■ **What to produce**
Your answer should be exactly the lines from the one that contains "Maintenance Industrielle" through the final line of the entries below, and nothing else.

■ **Saved data entries**
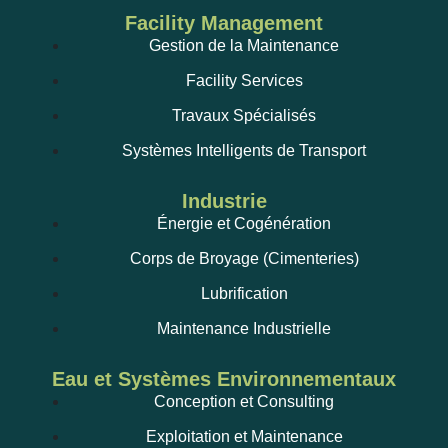
Facility Management
Gestion de la Maintenance
Facility Services
Travaux Spécialisés
Systèmes Intelligents de Transport
Industrie
Énergie et Cogénération
Corps de Broyage (Cimenteries)
Lubrification
Maintenance Industrielle
Eau et Systèmes Environnementaux
Conception et Consulting
Exploitation et Maintenance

■ **Exercise response**
Maintenance Industrielle
Eau et Systèmes Environnementaux
Conception et Consulting
Exploitation et Maintenance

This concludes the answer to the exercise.